現在、俺ガイルがフィーバー中。
1期9話を精神分析的に解釈したので考察を述べる。
この回では、由比ヶ浜と比企谷の相思相愛が明らかになり、所謂、恋愛モノへ展開すべき回であった。
しかし、さすが『やはり俺の青春ラブコメはまちがっている』である。
王道のラノベ的展開、一部読者の需要に向けて進まなかったのは、13巻で雪ノ下春乃が明かしたとされる(筆者はアニュミストかつ思想家なのでネタバレ記事は読むがライトノベルは通例読まない)『共依存』へ、第三者によるコントロールが行われたからである。
その第三者とは、無論。
雪ノ下春乃である。
花火大会、貴賓席。
春乃、比企谷、由比ヶ浜のシーンを思い出していただきたい。
最初の暗示、『もしデートだったんなら・・・雪乃ちゃんは、また選ばれないんだね』という春乃の一言。
たった一言で、春乃は、比企谷と由比ヶ浜に恋愛関係に発展させることへの罪悪感を2人に抱かせたのである。
男一人、女二人の奉仕部において、比企谷と由比ヶ浜が恋愛関係は、3人の中立性の崩壊を意味する。アニメの中で雪乃の世界は奉仕部(内)だけである。雪乃が学校生活(外)へ出ていくことができるのは、奉仕部の活動を介してのものであり、比企谷と由比ヶ浜を介してのみである。

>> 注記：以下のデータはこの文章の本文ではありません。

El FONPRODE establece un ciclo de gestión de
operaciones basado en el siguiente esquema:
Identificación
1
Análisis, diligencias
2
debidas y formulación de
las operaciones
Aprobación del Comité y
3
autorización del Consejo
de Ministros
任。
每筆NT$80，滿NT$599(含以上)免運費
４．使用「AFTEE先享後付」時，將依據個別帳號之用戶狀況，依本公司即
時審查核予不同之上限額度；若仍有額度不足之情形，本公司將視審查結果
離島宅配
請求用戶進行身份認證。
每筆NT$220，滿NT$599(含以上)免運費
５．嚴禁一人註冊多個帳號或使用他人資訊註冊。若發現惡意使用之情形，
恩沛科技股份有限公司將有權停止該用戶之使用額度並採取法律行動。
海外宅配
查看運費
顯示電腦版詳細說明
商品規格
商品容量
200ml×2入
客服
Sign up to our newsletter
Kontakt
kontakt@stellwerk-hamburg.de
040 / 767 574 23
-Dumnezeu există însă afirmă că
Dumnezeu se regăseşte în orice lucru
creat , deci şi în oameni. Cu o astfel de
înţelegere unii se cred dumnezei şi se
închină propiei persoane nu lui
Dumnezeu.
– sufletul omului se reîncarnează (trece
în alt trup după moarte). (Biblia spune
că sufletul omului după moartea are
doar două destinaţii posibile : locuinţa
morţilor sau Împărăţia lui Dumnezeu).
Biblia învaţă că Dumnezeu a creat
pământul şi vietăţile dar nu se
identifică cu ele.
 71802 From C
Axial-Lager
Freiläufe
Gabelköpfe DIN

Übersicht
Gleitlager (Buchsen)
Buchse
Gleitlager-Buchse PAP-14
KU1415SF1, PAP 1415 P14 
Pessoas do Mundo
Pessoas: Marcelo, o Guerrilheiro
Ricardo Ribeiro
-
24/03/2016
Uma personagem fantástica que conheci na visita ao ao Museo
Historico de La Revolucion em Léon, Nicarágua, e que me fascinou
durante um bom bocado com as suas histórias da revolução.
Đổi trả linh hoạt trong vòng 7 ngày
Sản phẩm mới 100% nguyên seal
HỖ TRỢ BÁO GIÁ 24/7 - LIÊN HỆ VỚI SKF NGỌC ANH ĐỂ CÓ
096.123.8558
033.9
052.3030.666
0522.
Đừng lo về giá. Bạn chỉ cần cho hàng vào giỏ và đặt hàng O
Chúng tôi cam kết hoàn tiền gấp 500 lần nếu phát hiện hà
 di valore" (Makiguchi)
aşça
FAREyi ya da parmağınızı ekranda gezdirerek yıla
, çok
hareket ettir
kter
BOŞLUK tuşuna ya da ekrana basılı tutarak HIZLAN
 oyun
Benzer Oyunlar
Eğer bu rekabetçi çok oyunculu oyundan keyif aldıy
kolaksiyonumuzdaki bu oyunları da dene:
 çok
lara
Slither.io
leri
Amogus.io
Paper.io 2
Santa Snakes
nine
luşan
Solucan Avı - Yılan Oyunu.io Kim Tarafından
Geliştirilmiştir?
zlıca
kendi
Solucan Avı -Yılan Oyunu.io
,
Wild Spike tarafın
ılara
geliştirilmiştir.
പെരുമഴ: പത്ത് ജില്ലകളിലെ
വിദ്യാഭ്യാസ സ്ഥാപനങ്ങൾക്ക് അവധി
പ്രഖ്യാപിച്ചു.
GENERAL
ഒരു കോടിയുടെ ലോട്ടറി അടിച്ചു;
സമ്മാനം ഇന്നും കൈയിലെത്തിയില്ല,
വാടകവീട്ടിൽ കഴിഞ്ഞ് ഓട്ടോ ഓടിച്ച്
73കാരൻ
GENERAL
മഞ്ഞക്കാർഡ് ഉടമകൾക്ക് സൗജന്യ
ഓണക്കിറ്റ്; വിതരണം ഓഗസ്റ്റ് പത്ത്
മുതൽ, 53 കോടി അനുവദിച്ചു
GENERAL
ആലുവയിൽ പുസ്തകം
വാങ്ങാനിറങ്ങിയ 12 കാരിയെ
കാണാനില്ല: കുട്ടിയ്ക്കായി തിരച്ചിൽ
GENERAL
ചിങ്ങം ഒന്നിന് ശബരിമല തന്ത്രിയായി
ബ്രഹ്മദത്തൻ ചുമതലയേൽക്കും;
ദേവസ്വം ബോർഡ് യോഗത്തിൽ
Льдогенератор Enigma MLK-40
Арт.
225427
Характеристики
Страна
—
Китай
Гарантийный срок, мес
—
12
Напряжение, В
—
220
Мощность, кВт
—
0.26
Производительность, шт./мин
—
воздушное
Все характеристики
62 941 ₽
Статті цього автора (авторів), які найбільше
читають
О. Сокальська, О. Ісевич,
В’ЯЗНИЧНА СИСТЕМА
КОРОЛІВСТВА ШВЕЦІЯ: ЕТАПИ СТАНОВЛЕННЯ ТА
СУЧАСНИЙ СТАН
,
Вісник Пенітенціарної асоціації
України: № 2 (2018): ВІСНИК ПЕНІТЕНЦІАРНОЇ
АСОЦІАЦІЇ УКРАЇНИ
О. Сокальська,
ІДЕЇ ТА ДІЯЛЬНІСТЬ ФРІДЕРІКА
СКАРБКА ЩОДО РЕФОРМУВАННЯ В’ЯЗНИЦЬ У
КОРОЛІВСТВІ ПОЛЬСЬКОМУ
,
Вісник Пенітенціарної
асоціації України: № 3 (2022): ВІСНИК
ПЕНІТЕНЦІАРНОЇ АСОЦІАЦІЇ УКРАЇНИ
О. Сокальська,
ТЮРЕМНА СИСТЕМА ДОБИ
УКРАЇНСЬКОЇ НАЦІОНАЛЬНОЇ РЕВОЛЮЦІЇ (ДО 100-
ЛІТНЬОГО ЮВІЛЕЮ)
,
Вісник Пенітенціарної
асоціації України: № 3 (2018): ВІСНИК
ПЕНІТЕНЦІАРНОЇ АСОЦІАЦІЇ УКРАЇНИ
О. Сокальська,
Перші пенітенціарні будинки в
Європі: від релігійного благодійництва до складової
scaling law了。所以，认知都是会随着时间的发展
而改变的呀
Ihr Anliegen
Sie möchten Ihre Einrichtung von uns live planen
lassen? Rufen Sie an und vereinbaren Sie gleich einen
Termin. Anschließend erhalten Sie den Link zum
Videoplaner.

そのため、中立性が崩れることは、内実ともに元の雪乃に戻ることであり、雪乃の孤立を意味する。
そして春乃は呟く。
『昔から変わらないなぁ。お揃いでおさがりで』と。
まだまだ雪乃は一人で立てないという第二の暗示をかけるのである。
『春乃さんは、ゆきのんのことが嫌いなんですか?』
由比ヶ浜は正直だ。
素直に思いを口にして、素直に春乃の意図が分からない、分かりたいと動く。
ここが難攻不落の比企谷を陥落させた“女の子の素敵な何か”だと思うがこれはまた別の話になるのでここでは述べない。
そして、春乃に雪乃が好きかと問われ、由比ヶ浜は正直に本当の雪乃を伝えるのだ。
これに春乃は『そう?それなら良かった』と答える。
この辺りから2人の会話に違和感がある。
あなたたちが2人だけでいい思いを、するのか。雪乃を見捨てるのかと
この関係性の崩壊を阻止せねばと動くのである。
春乃にとって雪乃は、“誰かの支えがなければ立てない子”なのである。ただし、それは往々にして裏を返せば、“立てない子の支えになることで存在意義を見出している”春乃自身の問題を示唆しているのだが、それは春乃の問題になるので深く触れない。
蓋をせざる負えなくなっていくのである。